%%

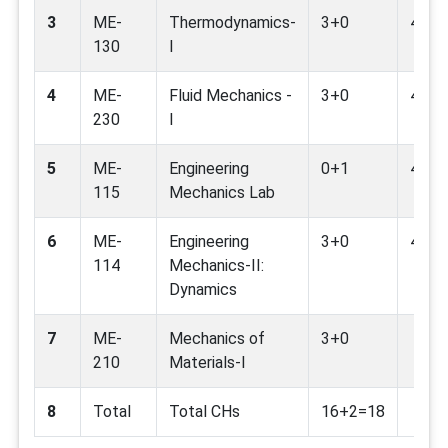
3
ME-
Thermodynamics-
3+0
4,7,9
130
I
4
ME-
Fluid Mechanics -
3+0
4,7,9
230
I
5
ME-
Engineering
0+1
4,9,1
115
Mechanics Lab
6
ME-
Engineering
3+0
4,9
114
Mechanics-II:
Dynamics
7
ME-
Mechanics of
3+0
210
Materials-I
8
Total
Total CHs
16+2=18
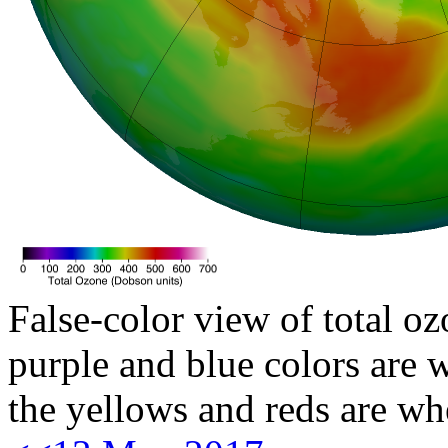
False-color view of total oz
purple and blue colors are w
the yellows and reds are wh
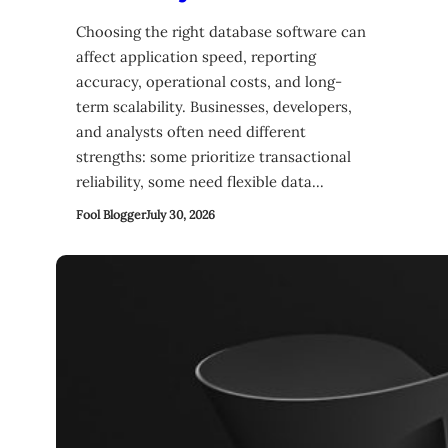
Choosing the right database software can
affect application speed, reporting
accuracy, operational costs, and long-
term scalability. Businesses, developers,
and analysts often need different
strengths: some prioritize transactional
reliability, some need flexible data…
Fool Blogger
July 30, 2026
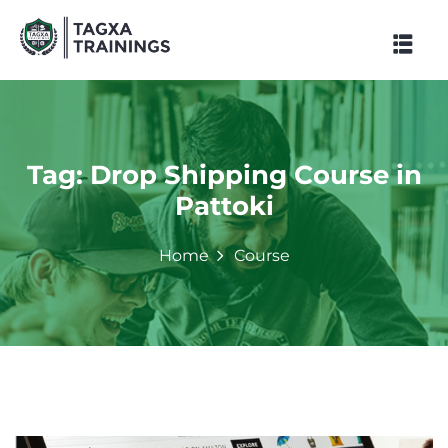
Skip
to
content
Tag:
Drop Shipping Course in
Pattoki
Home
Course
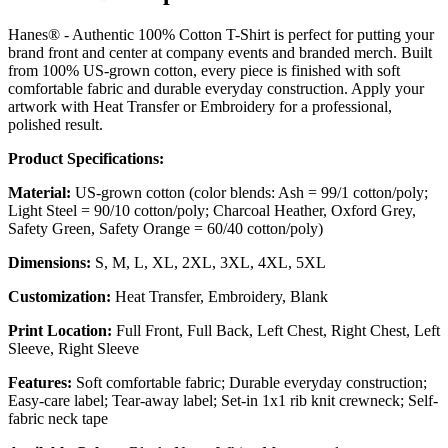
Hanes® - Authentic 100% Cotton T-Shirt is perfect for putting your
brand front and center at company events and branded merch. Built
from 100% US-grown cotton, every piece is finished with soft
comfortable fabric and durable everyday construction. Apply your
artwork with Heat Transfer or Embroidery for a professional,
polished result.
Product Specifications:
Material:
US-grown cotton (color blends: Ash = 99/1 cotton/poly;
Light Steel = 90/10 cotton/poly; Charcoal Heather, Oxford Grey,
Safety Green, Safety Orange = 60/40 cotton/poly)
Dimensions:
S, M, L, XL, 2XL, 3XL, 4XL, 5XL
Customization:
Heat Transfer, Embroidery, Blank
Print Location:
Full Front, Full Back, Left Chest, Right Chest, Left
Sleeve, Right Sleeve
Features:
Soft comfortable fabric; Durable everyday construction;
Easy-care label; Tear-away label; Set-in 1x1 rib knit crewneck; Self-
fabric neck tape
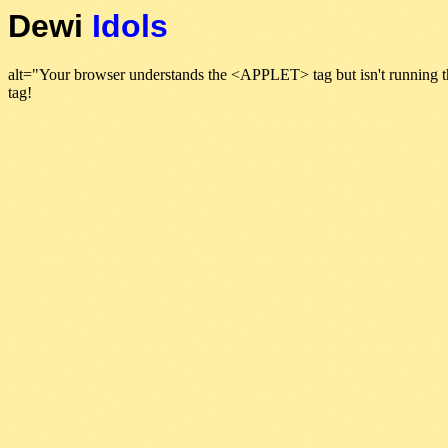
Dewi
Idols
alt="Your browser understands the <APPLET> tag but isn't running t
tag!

%%
%%

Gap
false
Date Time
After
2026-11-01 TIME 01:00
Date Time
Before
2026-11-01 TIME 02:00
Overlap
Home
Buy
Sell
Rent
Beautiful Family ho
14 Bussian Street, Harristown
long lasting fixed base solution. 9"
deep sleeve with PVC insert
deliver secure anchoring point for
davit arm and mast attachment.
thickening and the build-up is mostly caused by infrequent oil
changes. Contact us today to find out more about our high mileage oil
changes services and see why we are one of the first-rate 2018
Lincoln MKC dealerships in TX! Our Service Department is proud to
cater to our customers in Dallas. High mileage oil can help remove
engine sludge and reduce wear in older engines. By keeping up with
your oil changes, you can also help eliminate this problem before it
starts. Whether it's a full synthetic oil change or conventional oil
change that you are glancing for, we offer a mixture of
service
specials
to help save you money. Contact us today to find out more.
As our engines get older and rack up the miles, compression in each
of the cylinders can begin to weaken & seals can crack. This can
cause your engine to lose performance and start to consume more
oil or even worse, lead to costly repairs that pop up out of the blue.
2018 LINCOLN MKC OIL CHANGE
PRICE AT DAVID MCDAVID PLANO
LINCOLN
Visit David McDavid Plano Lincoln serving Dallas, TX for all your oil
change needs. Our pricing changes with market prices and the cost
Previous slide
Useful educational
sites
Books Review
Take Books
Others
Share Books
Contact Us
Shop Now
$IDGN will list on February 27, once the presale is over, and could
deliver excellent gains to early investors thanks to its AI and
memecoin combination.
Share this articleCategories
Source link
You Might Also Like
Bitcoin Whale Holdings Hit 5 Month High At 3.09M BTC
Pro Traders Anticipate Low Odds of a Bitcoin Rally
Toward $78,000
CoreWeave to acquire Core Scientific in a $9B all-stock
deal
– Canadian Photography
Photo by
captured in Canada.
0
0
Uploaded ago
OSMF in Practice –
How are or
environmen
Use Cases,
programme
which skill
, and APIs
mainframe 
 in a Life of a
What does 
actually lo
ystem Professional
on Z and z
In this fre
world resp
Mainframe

%%
%%

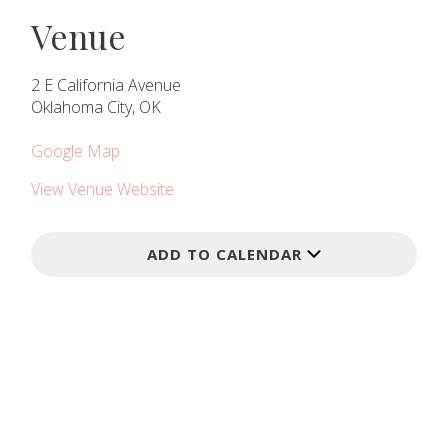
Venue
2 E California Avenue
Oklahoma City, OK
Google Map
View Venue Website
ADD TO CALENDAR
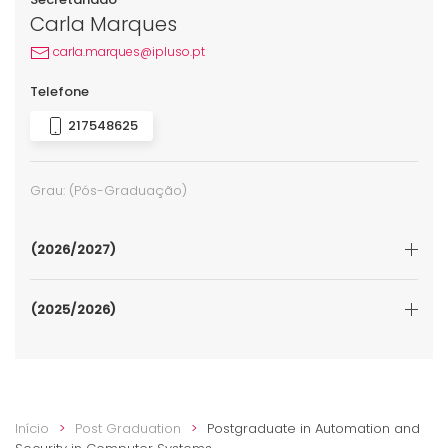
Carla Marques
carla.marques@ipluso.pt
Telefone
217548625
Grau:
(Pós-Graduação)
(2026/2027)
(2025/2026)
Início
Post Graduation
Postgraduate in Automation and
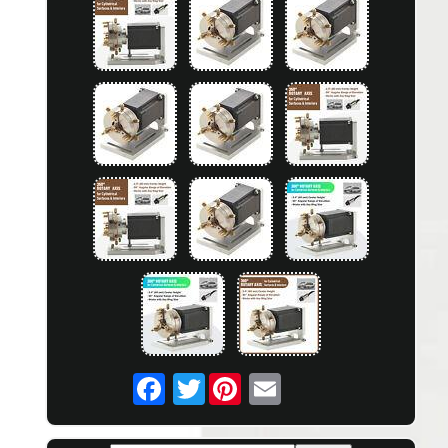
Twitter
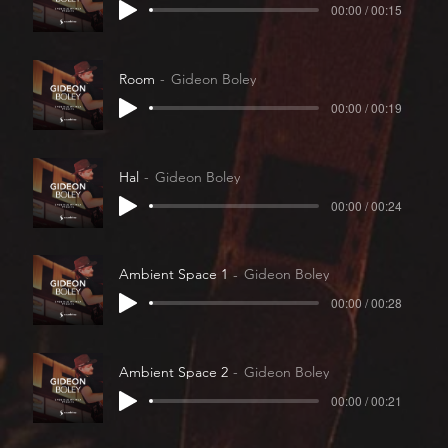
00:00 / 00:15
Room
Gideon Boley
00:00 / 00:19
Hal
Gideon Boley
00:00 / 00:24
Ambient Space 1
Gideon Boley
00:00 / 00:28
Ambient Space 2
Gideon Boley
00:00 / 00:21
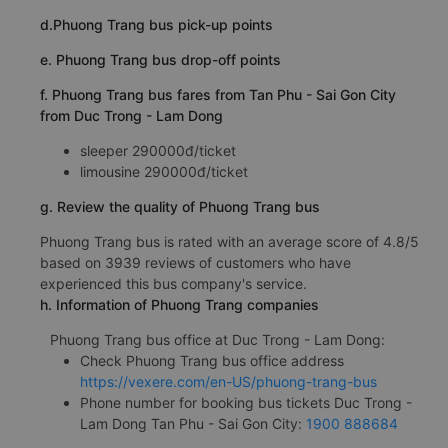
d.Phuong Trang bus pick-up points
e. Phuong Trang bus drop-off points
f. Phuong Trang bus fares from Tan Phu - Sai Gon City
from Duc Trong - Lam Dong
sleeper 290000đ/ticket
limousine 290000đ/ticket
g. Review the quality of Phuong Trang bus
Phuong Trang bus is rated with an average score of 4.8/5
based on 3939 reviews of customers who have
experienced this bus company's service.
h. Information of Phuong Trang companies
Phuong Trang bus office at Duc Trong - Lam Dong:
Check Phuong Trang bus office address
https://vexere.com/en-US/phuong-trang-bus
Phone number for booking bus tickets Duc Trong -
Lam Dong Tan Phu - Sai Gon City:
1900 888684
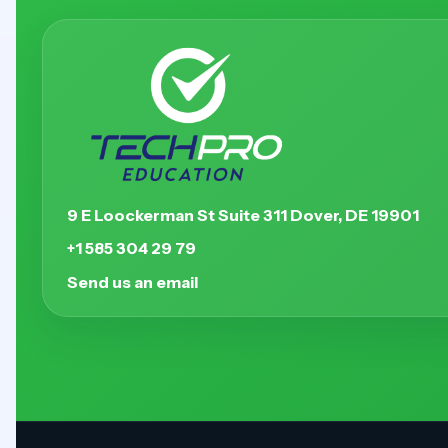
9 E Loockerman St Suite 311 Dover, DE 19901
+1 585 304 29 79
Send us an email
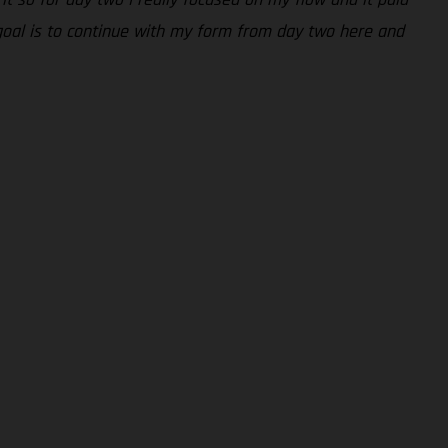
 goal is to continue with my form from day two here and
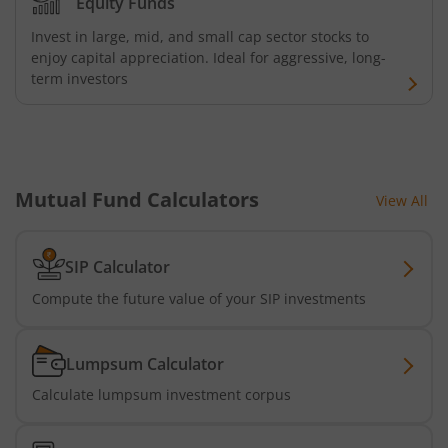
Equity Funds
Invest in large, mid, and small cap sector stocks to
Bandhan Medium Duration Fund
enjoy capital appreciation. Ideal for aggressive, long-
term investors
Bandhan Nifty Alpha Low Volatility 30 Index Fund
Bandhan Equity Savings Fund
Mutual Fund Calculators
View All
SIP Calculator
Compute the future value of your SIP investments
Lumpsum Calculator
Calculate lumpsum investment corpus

%%

• _WORK TASK_:
Out of the entries, pull every line that mentions "help".

• _WRITTEN SOLUTION_:
cater to our customers in Dallas. High mileage oil can help remove
your oil changes, you can also help eliminate this problem before it
to help save you money. Contact us today to find out more.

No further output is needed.